1:05pm Sunday 4th November 2012

By Mike Marsh

SOMETHING out of the ordinary marked the 400th concert in the 69th year of the BCMS; a string quartet emulating the sounds and performance layout of the late 18th century, albeit under the shade of an electric lamp stand!
The renowned Salomon String Quartet’s approach revealed some of the difficulties maintaining pitch with regular re-tunings between movements, adding necessary authenticity to the atmosphere.
Haydn’s Quartet in F sharp minor, op50/4 set the aural scene with a mellowness of tone conveying the intimate nature of chamber music some 200 years ago. The players; Simon Standage and Catherine Martin, violins, Adam Romer, viola and Andrew Skidmore, cello, gave the harmonies and unison passages a special resonance.
Reminiscent of a hunting call, the opening Allegro from Mozart’s Quartet in B flat, K458 thereby gained the epithet ‘Hunt’. The minuet’s grace and lively trio were charming and in stark contrast to the aching Adagio where the Salomon Quartet sensitively explored its depths. Whatever the huntsmen’s quarry was, the finale seemed to evoke a cheery, chattering return.

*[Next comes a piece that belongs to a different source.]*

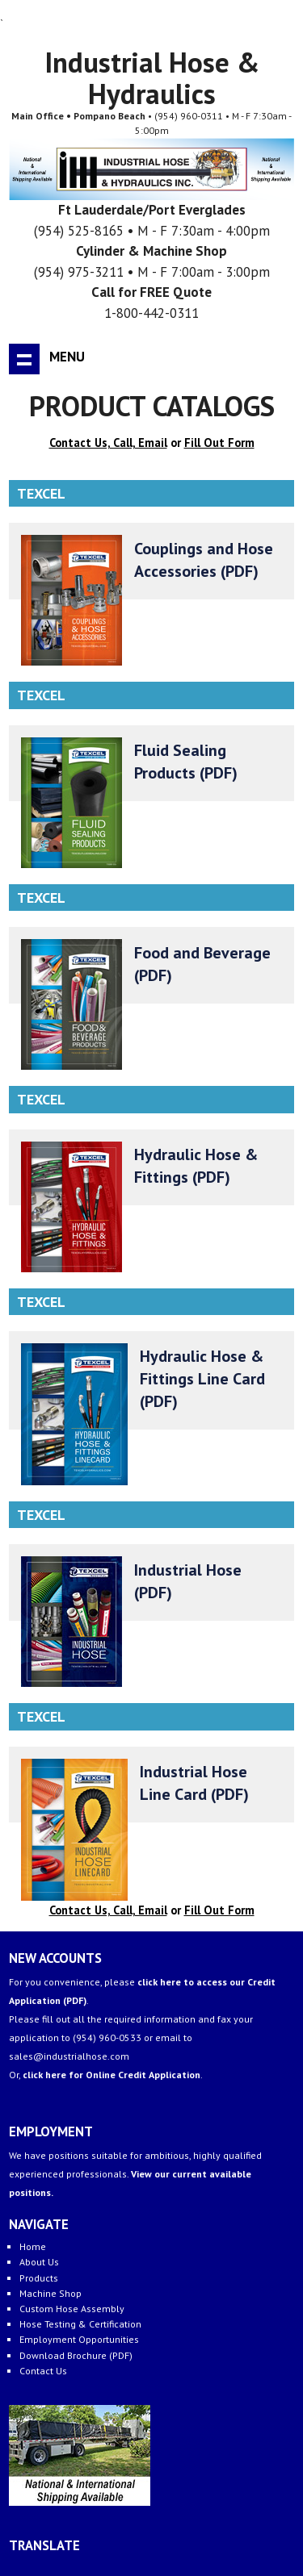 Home (32, 2246)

Count Rasumovsky was the dedicatee of a series of Beethoven quartets and with No8 in E minor, op59/2, the Salomon’s players clearly found the sinewy intensity of the allegro, punctuated by dramatic pauses. The Adagio’s mood was breathtakingly hushed and lyrically intense with the following, rhythmically diverse, Russian-flavoured Allegretto riding towards a finale that took the speeding-horse as its pulse.